Neither was he convinced that the Irish oil rig workers had the expertise it was claimed they possessed. "The oil and gas exploration business finds it difficult to handle casuals. We'll only be around for two months. The SIPTU people claim their workers have lots of experience, but doing what?" Mr Padraic Campbell, a spokesman for SIPTU's National Offshore Workers' Committee, con firmed that Irish oil rig workers had been angered by Mr McGoldrick's attitude towards them. That was the reason behind the dockers' action at Foynes, which the union was not officially condoning.
Responding to Mr McGoldrick's apparent scepticism about the suitability of Irish workers, he said: "Irish oil rig workers are among the most experienced in the world, especially on Sedco rigs, and agreed job quotas have been in place ever since oil exploration began, 29 years ago, off the south coast."
Mr Campbell said that Irish wages, at £7 an hour basic, compared well with industry norms. He claimed that comparable wages in Norwegian territorial waters were running as high as £35 an hour. He was "certain" that the workers on the Enterprise rig did not possess the experience of their Irish counterparts and could not match them in terms of productivity.
According to Mr Campbell, there was a belief among oil workers that a different agenda was involved. "We believe that Enter prise is sitting on top of a huge gas find and they don't want Irishmen on board in case the details of this leak out prematurely. Now they have the excuse to source supplies in Scotland, there's no problem."
Enterprise Oil's general manager conceded that the company had found gas "while looking for oil" off Achill Head in 1996. "But we had to close down our operations at the time for some technical reasons." He could not confirm whether it had a major find on its hands. "I have a range of possibilities to consider, from economic to uneconomic. I would not venture a forecast at this stage, because we simply don't understand yet what we've got."
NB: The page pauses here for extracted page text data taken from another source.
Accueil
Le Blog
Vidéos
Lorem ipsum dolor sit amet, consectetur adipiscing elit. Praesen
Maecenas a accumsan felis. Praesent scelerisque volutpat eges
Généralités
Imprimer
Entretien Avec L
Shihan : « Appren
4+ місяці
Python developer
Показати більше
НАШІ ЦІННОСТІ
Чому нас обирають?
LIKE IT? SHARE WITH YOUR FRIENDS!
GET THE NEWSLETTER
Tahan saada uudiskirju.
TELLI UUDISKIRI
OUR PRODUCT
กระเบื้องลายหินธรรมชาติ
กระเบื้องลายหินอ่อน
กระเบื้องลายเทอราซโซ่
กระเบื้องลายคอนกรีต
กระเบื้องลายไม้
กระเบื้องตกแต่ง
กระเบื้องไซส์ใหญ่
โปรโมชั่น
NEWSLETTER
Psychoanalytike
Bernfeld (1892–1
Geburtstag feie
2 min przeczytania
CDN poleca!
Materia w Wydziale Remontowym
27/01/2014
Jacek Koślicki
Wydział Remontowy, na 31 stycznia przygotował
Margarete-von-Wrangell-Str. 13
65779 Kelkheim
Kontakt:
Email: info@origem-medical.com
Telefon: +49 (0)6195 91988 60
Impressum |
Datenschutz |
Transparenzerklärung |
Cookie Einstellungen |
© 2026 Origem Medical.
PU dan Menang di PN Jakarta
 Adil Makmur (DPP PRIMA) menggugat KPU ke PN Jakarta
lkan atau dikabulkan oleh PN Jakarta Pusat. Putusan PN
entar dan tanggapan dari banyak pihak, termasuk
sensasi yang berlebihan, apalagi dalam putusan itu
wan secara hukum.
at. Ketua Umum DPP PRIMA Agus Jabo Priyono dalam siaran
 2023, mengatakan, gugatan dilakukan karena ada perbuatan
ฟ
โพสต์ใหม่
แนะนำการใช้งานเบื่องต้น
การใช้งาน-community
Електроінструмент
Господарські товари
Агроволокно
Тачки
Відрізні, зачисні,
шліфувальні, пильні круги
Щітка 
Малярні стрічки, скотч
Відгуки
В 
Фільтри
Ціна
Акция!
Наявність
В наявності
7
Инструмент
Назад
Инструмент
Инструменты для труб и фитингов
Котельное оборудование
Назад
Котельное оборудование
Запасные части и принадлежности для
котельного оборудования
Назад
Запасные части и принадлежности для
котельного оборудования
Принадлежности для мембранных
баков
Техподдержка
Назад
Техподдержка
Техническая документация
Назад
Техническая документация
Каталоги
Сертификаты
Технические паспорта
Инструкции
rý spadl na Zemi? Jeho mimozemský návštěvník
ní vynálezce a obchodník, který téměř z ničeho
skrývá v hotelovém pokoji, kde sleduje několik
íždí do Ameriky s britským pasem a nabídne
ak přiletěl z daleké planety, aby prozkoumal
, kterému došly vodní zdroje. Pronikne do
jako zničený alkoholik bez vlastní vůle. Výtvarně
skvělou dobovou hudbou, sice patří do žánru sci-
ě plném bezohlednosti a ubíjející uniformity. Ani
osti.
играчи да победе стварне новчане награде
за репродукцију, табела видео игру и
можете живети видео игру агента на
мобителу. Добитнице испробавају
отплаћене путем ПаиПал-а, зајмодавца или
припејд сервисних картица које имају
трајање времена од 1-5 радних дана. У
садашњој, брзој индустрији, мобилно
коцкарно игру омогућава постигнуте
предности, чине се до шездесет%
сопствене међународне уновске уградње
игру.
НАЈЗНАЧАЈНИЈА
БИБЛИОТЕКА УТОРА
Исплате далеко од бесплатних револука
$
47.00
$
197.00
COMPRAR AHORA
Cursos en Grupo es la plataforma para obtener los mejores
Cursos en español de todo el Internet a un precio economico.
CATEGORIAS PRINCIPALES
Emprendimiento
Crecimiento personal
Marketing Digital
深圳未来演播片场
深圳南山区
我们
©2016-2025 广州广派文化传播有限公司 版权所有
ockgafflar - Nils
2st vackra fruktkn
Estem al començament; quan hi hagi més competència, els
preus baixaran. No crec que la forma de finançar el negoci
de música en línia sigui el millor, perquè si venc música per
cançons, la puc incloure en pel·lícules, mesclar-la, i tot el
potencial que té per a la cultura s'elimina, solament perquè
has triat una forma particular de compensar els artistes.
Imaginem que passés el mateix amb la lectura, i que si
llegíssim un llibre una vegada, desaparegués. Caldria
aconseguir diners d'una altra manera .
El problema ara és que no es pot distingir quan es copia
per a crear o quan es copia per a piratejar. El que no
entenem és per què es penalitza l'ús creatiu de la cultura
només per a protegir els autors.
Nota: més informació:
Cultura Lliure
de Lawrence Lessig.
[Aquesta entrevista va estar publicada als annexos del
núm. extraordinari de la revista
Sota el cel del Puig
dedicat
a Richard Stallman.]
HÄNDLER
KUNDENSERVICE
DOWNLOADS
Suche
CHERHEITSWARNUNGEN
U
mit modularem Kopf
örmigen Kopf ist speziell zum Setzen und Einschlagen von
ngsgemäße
Enterprise has a 45 per cent stake in the gas field, while two Norwegian companies, Sage and Statoil, share the remaining stake, owning 40 per cent and 15 per cent respectively. Last year, Statoil employed between 40 and 50 unionised Irish workers on a similar Sedco exploration rig off the coast of Connemara. The wages were in line with those paid to workers in the Marathon field, off Kinsale, and caused no problems for the state-owned Norwegian company.